Talkies - Balaji Maheshwar
32 images Created 11 Sep 2013
We used to love going to Minerva in Broadway — a small, beautiful theatre that screened some of the best films. We always walked back home after the late night show because there was no transport and by the end of the month, we didn’t have the money”-Singeetham srinivasa rao(Indian Film Director) “We never went to restaurants or cafes because it was a question of money. Minerva was the only small AC theatre around showing English films. “-K.Balachander(Indian Film Director) Minerva Theater, established by W.H. Murch in 1916 during the British rule of India is the oldest and the first A/C theater of madras (Chennai,India). The cinema hall has 294 seats. Minerva had an exclusive contract with Paramount Pictures for several years running, making it the number one destination in the city for those who wanted to watch English feature films. It was the only theater in madras which screened world class movies. Also it was the first to run ‘Adults Only’ features, strictly enforcing the age code. Minerva had strict rules that people with dresses other than trousers were not allowed inside. The theater, operational right from the British rule was once dubbed as the "Coolest and Most Comfortable theater in the Presidency". But its glorious reign came to an end in the mid-1970s. I entered the cinema hall bearing in my mind, the rich history that the theater has to offer. But all semblances of a past glory vaporize when one steps inside. Like so many other theaters in Chennai, Minerva too has fallen in to times of despair. The seats are infested with algae, torn and broken. The ambiance inside is putrefying.

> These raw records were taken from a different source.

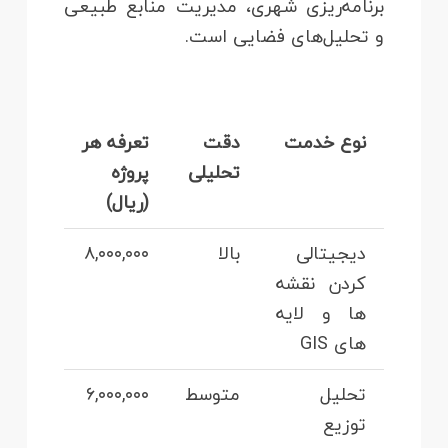
برنامه‌ریزی شهری، مدیریت منابع طبیعی
و تحلیل‌های فضایی است.
نوع خدمت
دقت
تعرفه هر
تحلیلی
پروژه
(ریال)
دیجیتالی
بالا
۸,۰۰۰,۰۰۰
کردن نقشه‌
ها و لایه‌
های GIS
تحلیل
متوسط
۶,۰۰۰,۰۰۰
توزیع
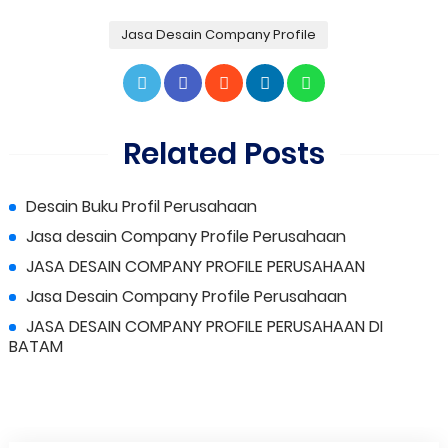
Jasa Desain Company Profile
Related Posts
Desain Buku Profil Perusahaan
Jasa desain Company Profile Perusahaan
JASA DESAIN COMPANY PROFILE PERUSAHAAN
Jasa Desain Company Profile Perusahaan
JASA DESAIN COMPANY PROFILE PERUSAHAAN DI
BATAM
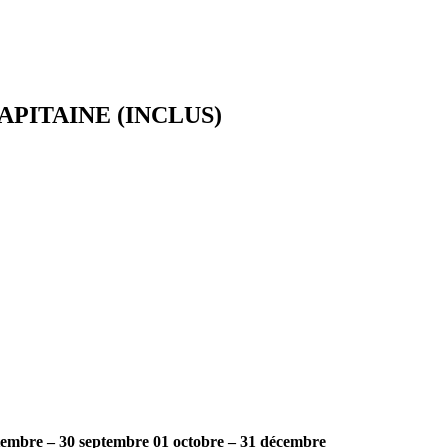
APITAINE (INCLUS)
tembre – 30 septembre
01 octobre – 31 décembre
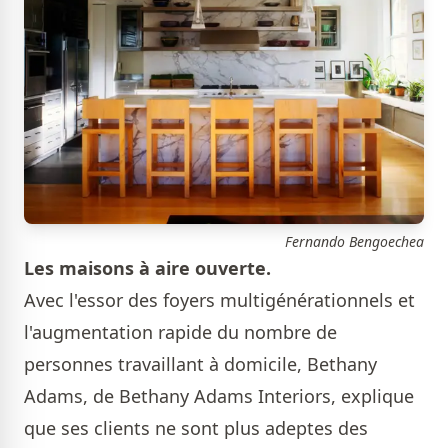
Fernando Bengoechea
Les maisons à aire ouverte.
Avec l'essor des foyers multigénérationnels et
l'augmentation rapide du nombre de
personnes travaillant à domicile, Bethany
Adams, de Bethany Adams Interiors, explique
que ses clients ne sont plus adeptes des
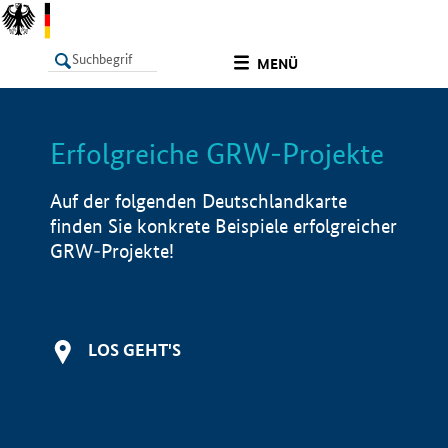
undefined
MENÜ
Erfolgreiche GRW-Projekte
LISTE
Filter
Info
Auf der folgenden Deutschlandkarte
finden Sie konkrete Beispiele erfolgreicher
GRW-Projekte!
LOS GEHT'S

Dust laden aisles, rusted buckets and sleepy looking people welcome me as I enter the hall. It becomes evident at the very moment that the theater is a picture of decay and disintegration. The people who come there to watch the movies are unlike any other. Daily laborers, drunkards, dope addicts unable to bear the scorching heat take refugee in the comparatively cooler interiors of the theater. My intentions through these photographs have been entirely to document the present, transient state of the once glorious cinema hall. Maybe within the coming months, Minerva may have to be entirely destroyed to facilitate a high rise building or a mall but the fact is, it still stands and shares with it a momentous piece of history. I would like to humbly celebrate and reflect the same through this medium.